A foray into coaching wasn’t quite what Curtis expected when she went down early in the season with what a muscle pull in her right leg. At first, she didn’t expect to be out too long. She missed four or five matches, felt better enough to play in one match and then tore the muscle for good.
“It started to bleed out, and there was fluid in my knee, so the body had to absorb all that blood,” Curtis said.
Playing was out of the question. Curtis didn’t make her return to the field until Thursday’s game at Columbus Christian. In the interim, she did whatever she could to support her team.
She even made the trip to Senatobia, a five-hour jaunt in all, just to sit on the sidelines. Velek said he appreciated her selflessness — he knows the impact Curtis has been making outside the white lines.
She also provides a different perspective when it comes to the in-game decisions Velek and Tuggle must make. Velek said Curtis provides a “peer” angle to the game. She can tell “if someone’s had a bad day at school,” for instance, or give her input on who does better at a certain position or which players best fit together on the field. Having that knowledge, Velek said, goes beyond what he can glean from the perspective of a coach.
It also helps that Curtis has known her head coach since she was seven.
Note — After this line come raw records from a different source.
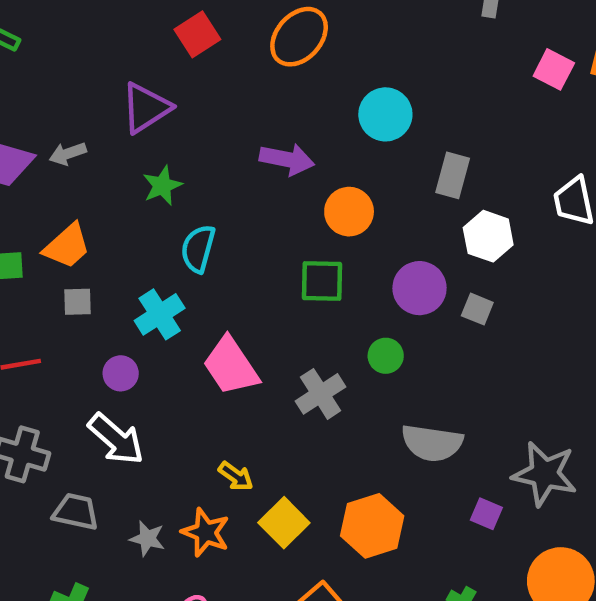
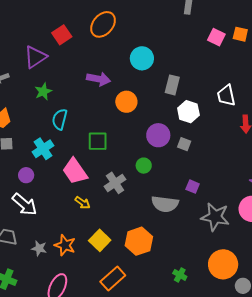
red square: (197, 34) -> (62, 35), moved
green square: (322, 281) -> (98, 141), moved
yellow arrow: (236, 476) -> (83, 203), moved
purple square: (486, 514) -> (193, 187), moved

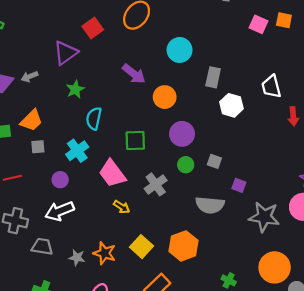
purple arrow: (98, 79) -> (134, 74), turned 30
purple circle: (158, 135) -> (182, 134), moved
gray square: (184, 144) -> (214, 161), moved
white arrow: (25, 204) -> (60, 211), turned 120

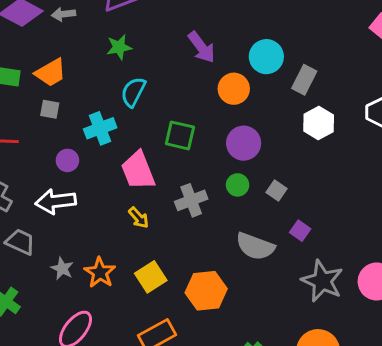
cyan circle: (180, 50) -> (266, 57), moved

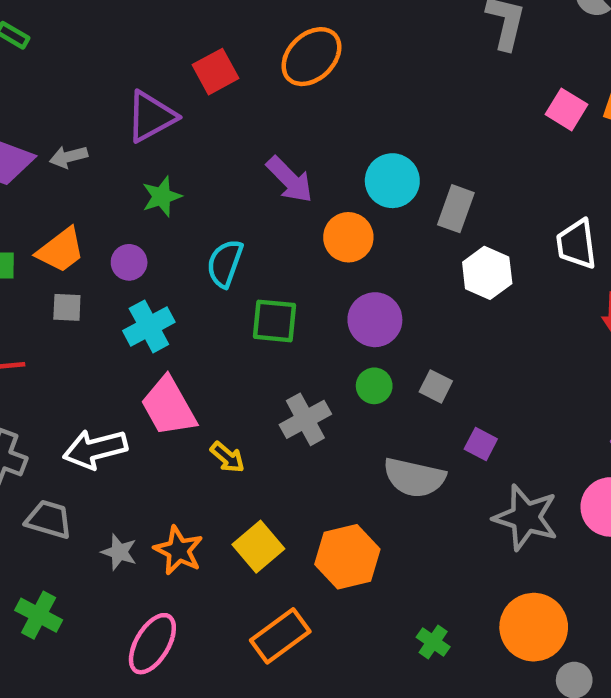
cyan semicircle: (133, 92) -> (225, 263), moved
purple circle: (67, 160) -> (129, 262), moved
pink trapezoid: (138, 171) -> (169, 407), moved

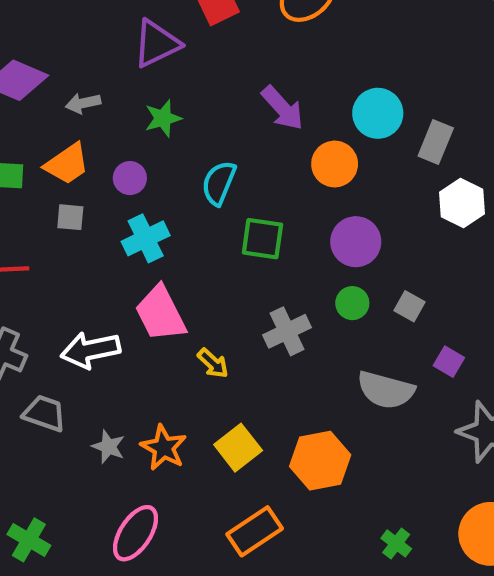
gray arrow: (69, 157) -> (83, 103), moved
green cross: (39, 615) -> (29, 540), moved

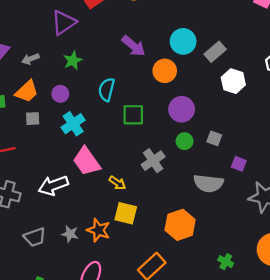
gray rectangle: (436, 142) -> (215, 52), turned 35
gray trapezoid: (44, 413) -> (35, 237), moved, turned 150
yellow square: (238, 448) -> (126, 213), moved, turned -30

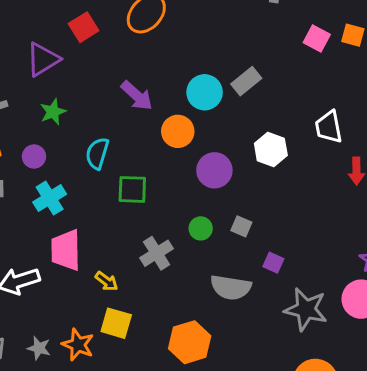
gray rectangle: (215, 52) -> (246, 81), moved
purple circle: (182, 109) -> (214, 170), moved
pink trapezoid: (87, 161) -> (66, 250), turned 32

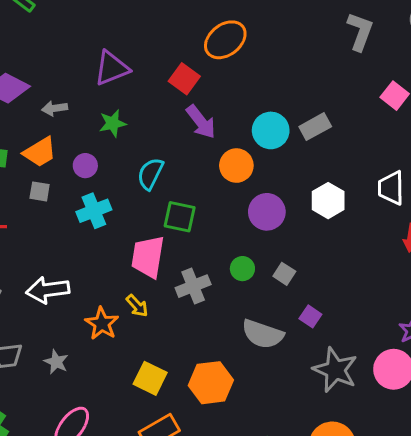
red square: (84, 27) -> (184, 79), moved, turned -32
pink trapezoid: (66, 250) -> (148, 257), moved
yellow square: (116, 323) -> (150, 378), moved
orange star: (78, 345) -> (102, 323), moved

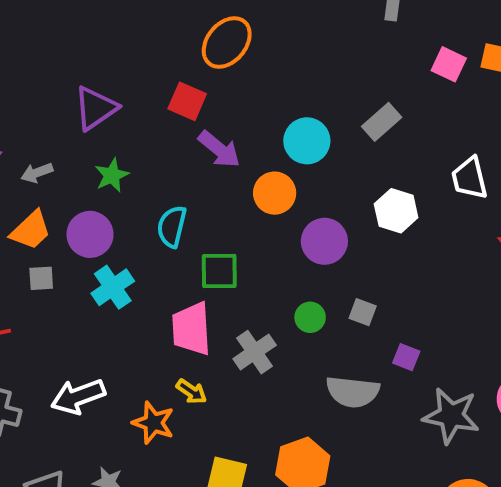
gray rectangle: (315, 127) -> (382, 122), moved
purple circle: (85, 166) -> (90, 234), size x1.5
Velek was around when she was playing youth soccer — Curtis said she used to play for Tupelo FC — before leaving the area for a while.
Curtis stepped away from playing soccer for a while, but she enjoyed it too much, and she just couldn’t stay away for good. While she was in ninth grade, she returned during the middle of the season.
Now “Coach Tom” and “Player Curtis,” as Velek jokingly called her in response, are reunited on the pitch for good. Velek’s back in the area and at the helm for the Patriots, and Curtis is back from the pesky quad injury that kept her out for all but five games this season.
It was hard for a soccer devotee like Curtis to stick to the sidelines while rehabbing her leg, but the experience she gained holding the clipboard has stuck with her.
While she’s got a ways to go — her junior season just ended Tuesday, after all — she’s already got plans for the future. Curtis wants to attend Mississippi State, but she’s not planning to play soccer there. In fact, she’s given coaching more consideration.
Curtis has talked to Velek about coming back and helping out with the Patriots once she’s no longer in school, and she’s done some research on other area teams, too. A former coach with Heritage Academy was employed while a student at MSU, and Curtis sees no reason she can’t be the next.
After all, she’s already got the experience.